PROVIDED INFORMATION:
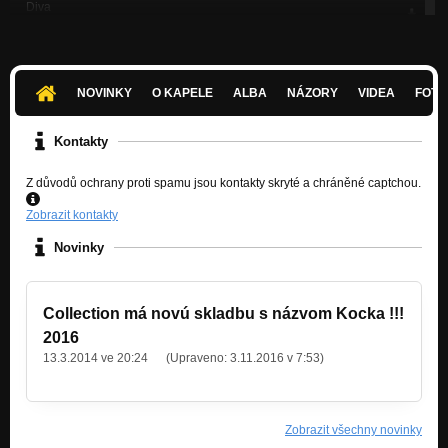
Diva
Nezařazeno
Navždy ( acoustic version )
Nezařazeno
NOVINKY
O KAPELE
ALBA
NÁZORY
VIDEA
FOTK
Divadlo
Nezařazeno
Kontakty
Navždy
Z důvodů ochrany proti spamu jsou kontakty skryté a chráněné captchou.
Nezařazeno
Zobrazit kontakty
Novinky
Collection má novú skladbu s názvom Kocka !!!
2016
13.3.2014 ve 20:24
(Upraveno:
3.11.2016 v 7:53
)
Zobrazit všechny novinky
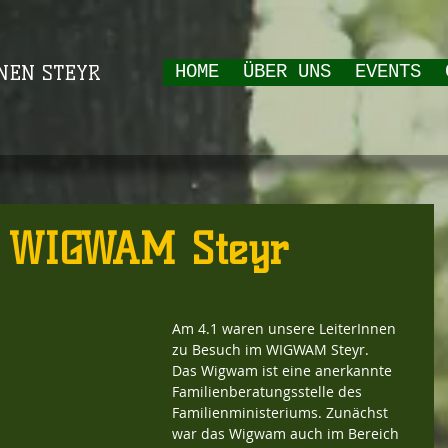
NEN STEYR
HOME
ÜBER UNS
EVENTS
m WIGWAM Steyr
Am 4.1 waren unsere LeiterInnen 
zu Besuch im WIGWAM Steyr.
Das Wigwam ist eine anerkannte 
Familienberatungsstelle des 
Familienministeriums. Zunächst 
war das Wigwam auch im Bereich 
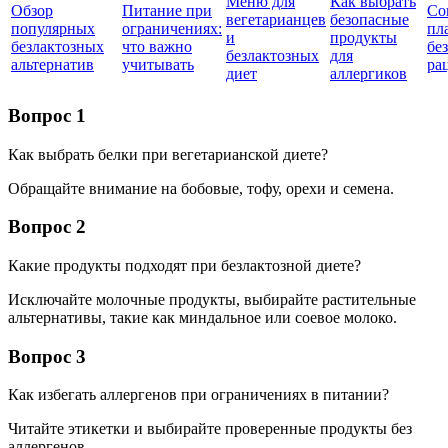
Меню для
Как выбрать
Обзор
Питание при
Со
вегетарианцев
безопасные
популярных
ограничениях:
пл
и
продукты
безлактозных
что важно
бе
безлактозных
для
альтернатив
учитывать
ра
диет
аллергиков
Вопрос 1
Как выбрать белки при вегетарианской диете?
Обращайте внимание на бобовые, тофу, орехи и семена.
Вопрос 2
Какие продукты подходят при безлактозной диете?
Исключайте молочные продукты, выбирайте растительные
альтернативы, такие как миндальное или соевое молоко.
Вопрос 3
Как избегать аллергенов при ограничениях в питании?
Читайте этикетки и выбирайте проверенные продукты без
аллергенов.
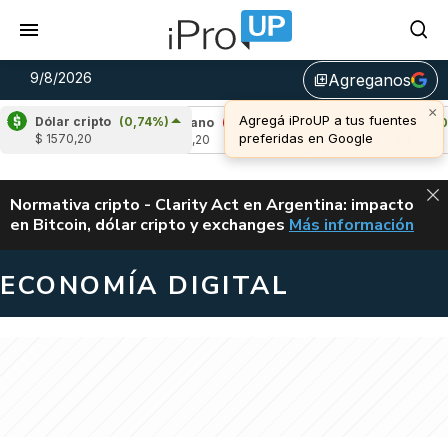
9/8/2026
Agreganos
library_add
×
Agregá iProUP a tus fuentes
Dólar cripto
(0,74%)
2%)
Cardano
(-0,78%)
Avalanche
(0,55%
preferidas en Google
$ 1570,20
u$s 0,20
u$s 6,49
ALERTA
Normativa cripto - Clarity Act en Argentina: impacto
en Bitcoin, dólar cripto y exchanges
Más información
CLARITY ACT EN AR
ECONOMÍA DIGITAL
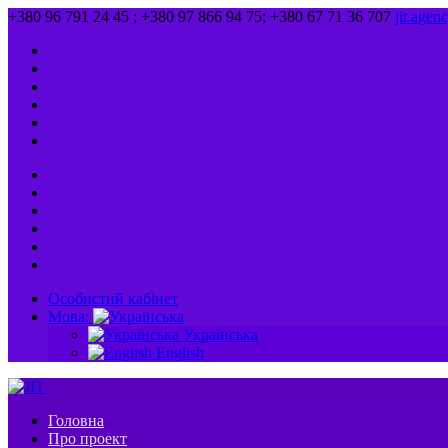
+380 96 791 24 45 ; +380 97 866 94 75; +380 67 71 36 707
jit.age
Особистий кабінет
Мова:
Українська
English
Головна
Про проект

---

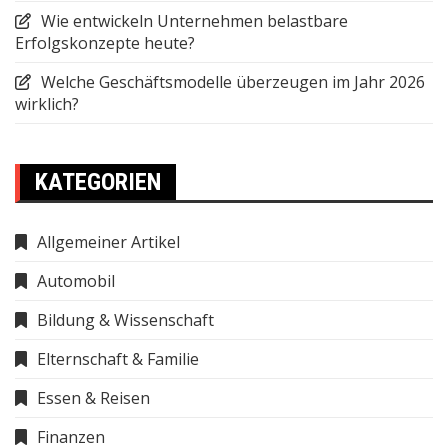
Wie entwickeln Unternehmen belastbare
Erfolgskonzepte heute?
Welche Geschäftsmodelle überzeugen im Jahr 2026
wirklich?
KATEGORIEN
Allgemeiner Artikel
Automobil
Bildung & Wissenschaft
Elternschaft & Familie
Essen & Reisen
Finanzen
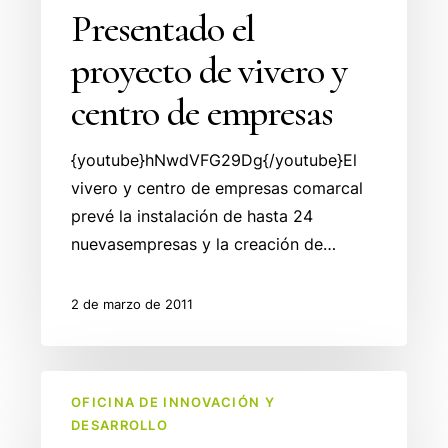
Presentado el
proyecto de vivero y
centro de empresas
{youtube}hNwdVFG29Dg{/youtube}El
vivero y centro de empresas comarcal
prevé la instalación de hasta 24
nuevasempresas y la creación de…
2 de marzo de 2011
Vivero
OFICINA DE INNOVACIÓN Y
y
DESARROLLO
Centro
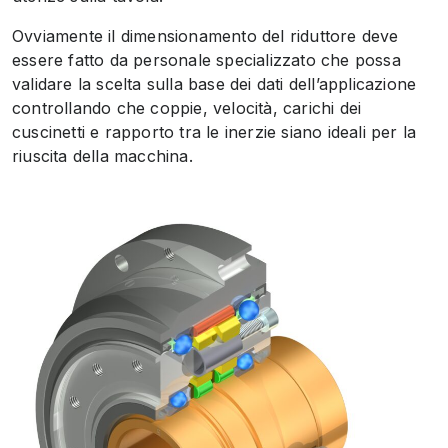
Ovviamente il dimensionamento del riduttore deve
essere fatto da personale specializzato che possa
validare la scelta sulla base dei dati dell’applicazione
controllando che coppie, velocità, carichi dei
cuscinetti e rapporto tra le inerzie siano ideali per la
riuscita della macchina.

...

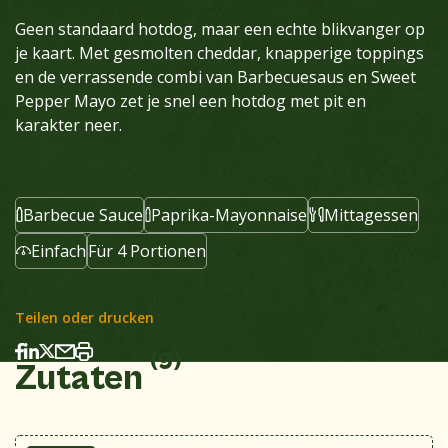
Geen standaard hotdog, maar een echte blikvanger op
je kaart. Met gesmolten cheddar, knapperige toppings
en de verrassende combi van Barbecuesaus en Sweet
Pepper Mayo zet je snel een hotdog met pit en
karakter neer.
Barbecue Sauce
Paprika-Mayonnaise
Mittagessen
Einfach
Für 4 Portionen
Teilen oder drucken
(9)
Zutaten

PROBLEM: Using the material above, find each line that holds "выбирайте" and copy that line.

EXERCISE RESPONSE:
Исключайте молочные продукты, выбирайте растительные
Читайте этикетки и выбирайте проверенные продукты без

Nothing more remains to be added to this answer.